» **Assigned task**:
Your task is to copy the lines of the data below from the line holding "찾아오시는길 (720, 2488)" through the line holding "블로그 (753, 96)", inclusive, exactly and with nothing added.

Stored records
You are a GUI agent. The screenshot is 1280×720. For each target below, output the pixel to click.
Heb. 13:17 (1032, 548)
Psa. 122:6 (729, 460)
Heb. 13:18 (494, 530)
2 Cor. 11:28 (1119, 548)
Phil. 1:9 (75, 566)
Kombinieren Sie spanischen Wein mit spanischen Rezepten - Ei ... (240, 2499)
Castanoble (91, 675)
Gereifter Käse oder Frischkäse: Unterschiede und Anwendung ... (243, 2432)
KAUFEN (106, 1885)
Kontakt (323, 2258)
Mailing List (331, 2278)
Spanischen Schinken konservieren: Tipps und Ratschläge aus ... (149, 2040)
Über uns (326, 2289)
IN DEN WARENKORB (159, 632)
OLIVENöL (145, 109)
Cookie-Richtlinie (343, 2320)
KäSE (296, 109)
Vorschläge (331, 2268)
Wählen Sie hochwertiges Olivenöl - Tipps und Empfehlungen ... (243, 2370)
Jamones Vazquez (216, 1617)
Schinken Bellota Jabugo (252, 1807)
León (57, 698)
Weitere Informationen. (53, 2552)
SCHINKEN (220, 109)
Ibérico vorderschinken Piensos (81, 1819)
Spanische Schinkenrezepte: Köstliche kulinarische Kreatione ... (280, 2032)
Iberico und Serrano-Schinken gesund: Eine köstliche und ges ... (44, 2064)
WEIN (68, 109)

...

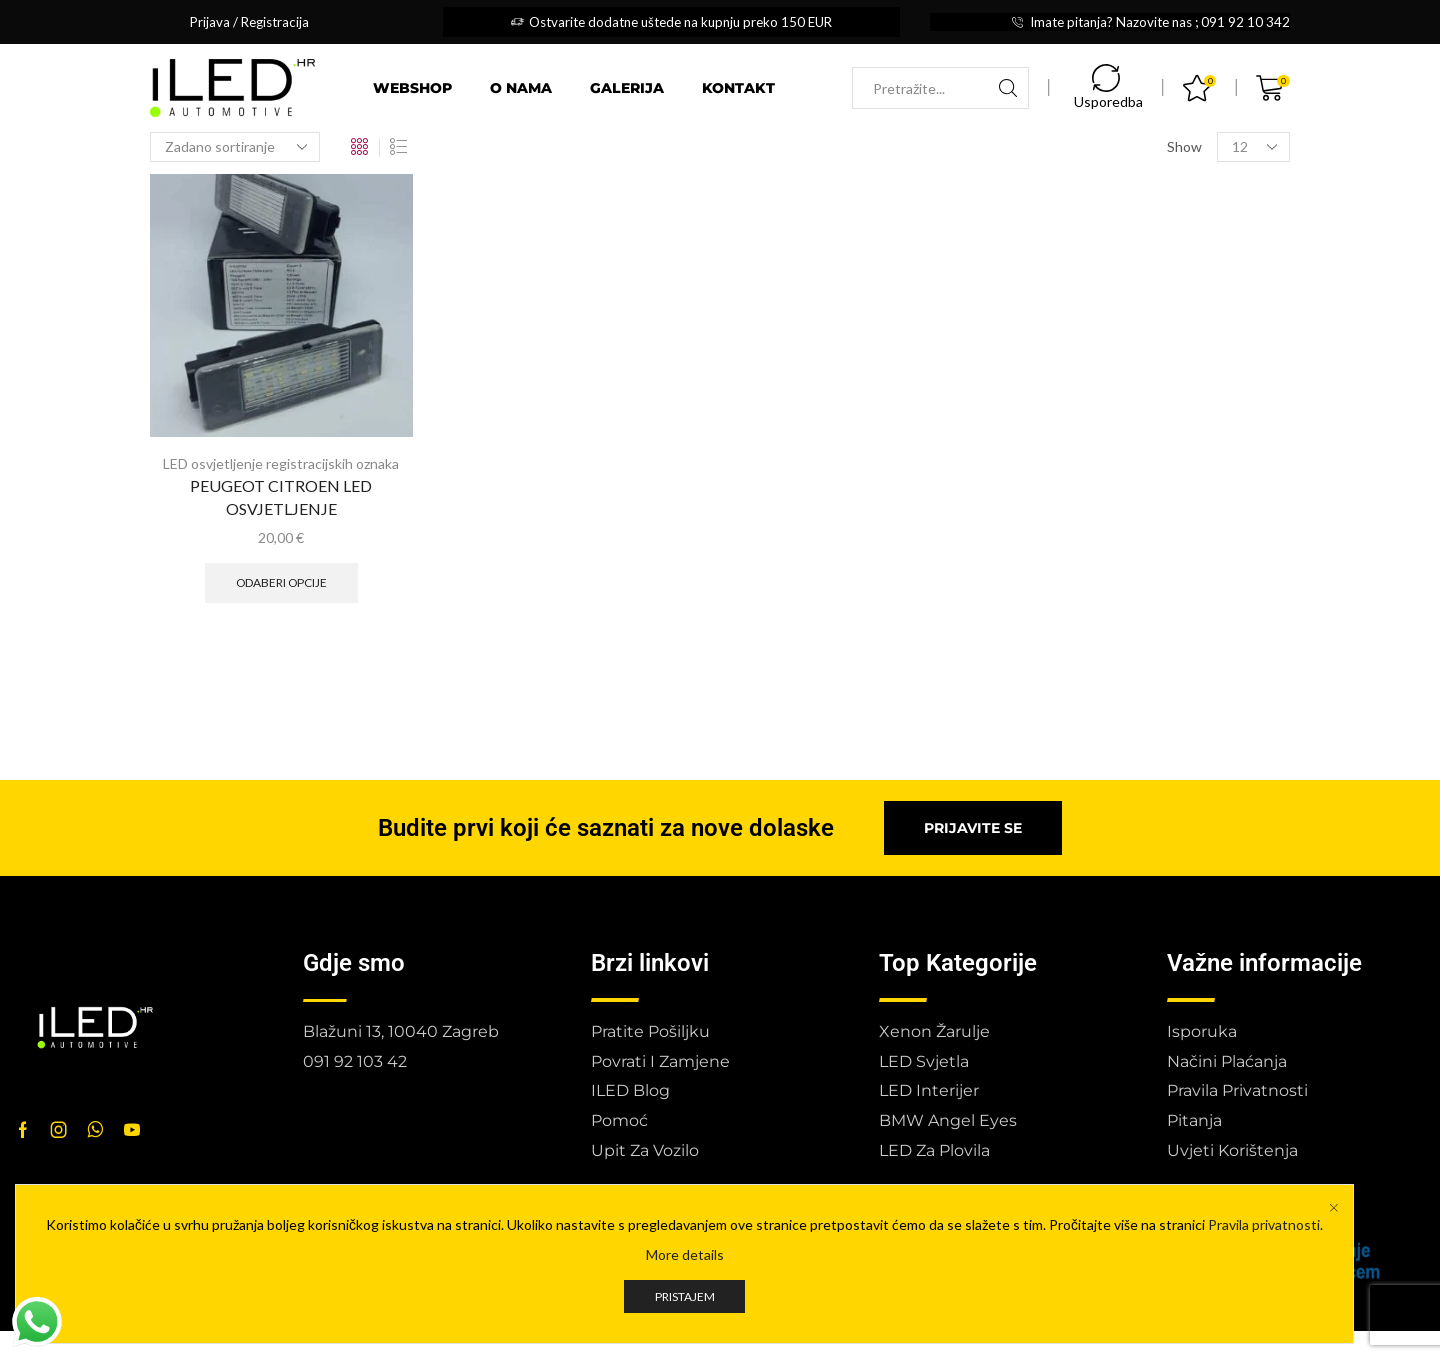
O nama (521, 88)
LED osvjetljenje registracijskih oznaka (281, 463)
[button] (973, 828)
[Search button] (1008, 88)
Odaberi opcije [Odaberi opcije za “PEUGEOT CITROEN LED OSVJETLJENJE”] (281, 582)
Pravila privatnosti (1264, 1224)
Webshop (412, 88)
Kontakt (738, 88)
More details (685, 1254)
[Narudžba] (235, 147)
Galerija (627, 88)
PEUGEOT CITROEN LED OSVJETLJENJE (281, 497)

...

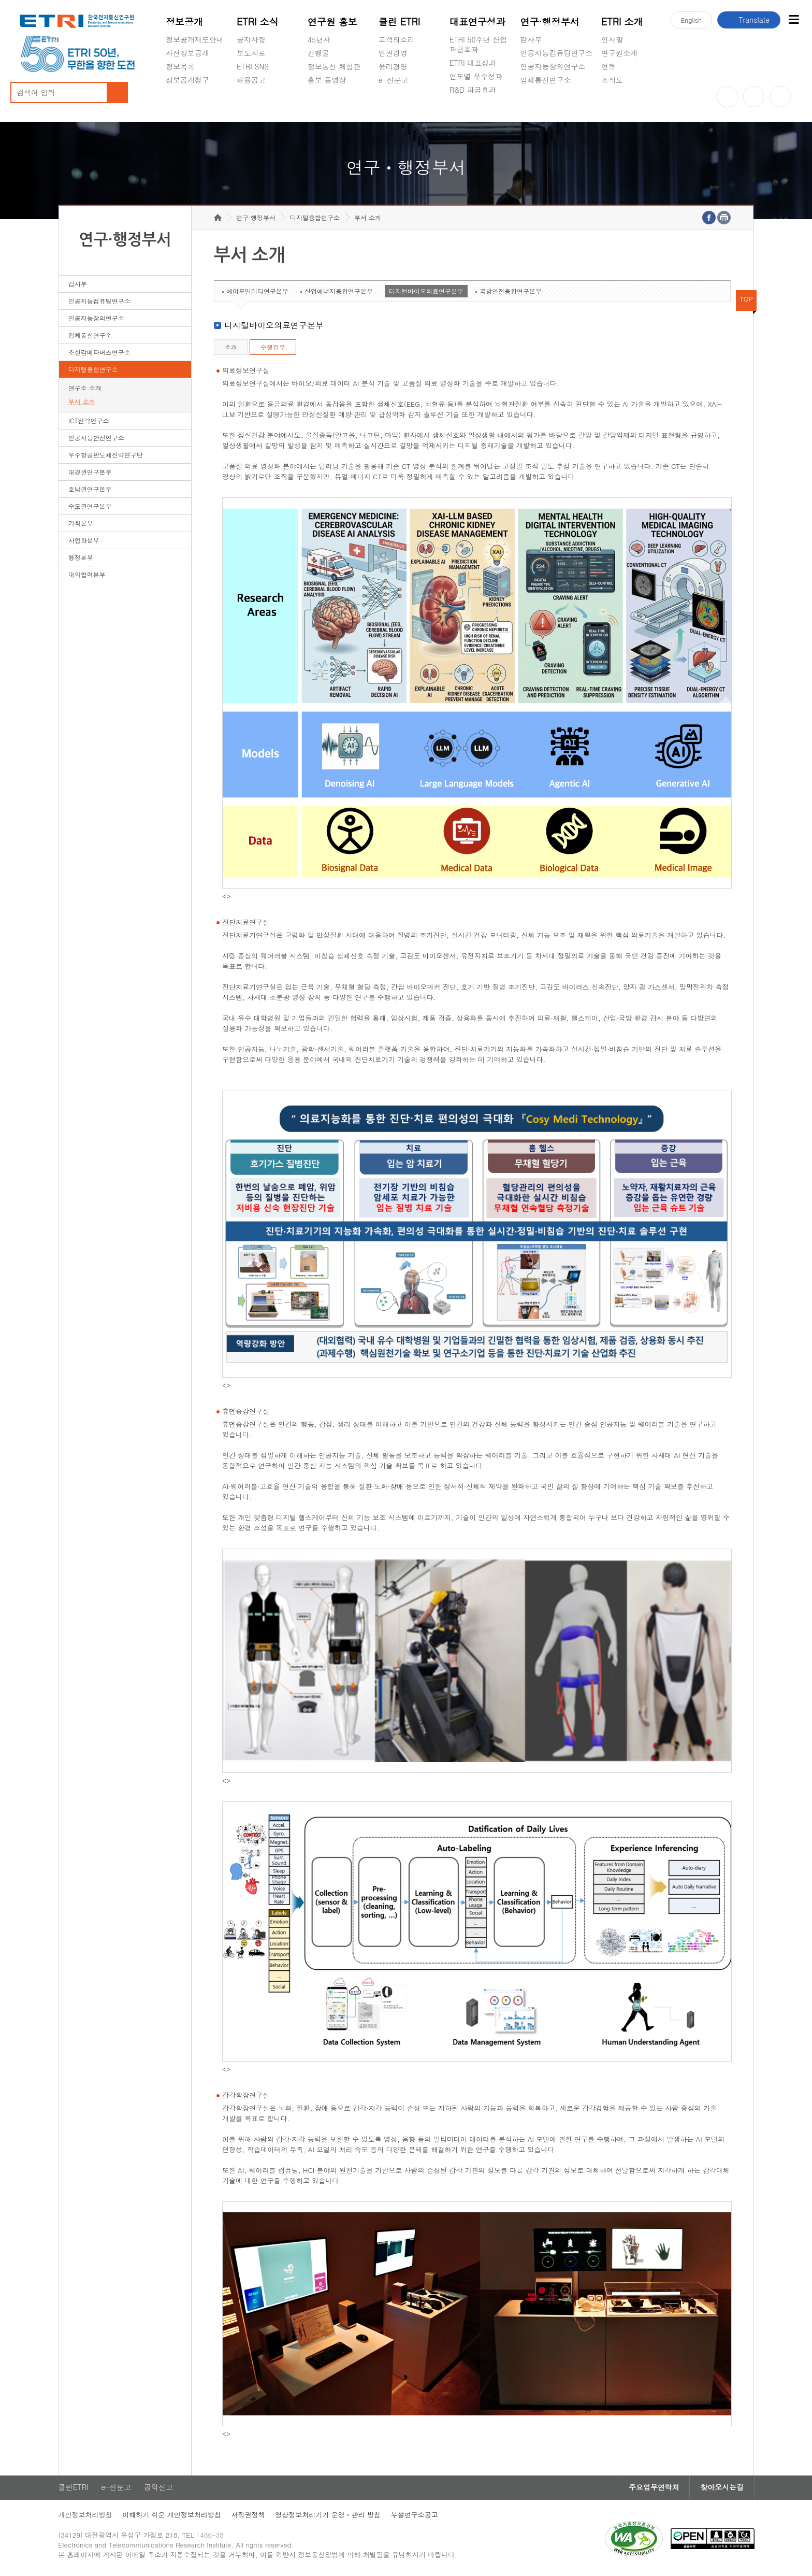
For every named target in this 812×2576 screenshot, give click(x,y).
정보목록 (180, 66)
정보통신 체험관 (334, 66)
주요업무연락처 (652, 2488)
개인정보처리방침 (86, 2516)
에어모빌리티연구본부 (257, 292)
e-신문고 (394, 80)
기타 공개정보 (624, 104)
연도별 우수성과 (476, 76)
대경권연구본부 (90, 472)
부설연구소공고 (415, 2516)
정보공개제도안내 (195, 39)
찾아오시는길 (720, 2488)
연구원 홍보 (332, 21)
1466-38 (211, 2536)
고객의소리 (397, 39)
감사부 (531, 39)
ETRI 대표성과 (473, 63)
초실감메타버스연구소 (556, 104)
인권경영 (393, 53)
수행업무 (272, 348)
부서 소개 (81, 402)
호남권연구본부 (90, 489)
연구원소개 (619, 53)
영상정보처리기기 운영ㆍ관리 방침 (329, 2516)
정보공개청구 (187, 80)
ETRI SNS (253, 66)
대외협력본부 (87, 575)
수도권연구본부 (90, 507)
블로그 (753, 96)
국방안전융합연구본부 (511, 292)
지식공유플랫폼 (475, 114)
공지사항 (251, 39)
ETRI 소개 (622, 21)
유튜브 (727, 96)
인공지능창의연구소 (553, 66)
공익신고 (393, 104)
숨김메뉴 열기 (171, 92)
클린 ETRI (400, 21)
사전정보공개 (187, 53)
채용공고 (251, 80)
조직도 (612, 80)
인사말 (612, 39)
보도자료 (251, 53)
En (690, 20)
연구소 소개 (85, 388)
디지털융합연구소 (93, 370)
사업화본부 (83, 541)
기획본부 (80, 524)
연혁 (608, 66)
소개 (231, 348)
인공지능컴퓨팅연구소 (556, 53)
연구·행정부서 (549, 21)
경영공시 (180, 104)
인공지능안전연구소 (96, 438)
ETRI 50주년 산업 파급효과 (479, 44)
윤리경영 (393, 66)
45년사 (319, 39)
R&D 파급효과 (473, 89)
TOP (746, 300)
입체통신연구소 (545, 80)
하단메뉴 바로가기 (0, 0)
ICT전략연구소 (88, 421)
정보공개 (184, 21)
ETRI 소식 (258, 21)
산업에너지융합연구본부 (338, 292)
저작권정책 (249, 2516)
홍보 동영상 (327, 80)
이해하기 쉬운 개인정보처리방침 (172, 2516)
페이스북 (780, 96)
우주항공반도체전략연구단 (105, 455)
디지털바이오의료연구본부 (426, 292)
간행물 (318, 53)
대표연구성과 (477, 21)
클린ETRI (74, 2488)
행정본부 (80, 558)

» **Your response**:
찾아오시는길 (720, 2488)
연구원 홍보 (332, 21)
1466-38 (211, 2536)
고객의소리 (397, 39)
감사부 (531, 39)
ETRI 대표성과 (473, 63)
초실감메타버스연구소 (556, 104)
인권경영 (393, 53)
수행업무 (272, 348)
부서 소개 (81, 402)
호남권연구본부 (90, 489)
연구원소개 (619, 53)
영상정보처리기기 운영ㆍ관리 방침 (329, 2516)
정보공개청구 (187, 80)
ETRI SNS (253, 66)
대외협력본부 (87, 575)
수도권연구본부 (90, 507)
블로그 (753, 96)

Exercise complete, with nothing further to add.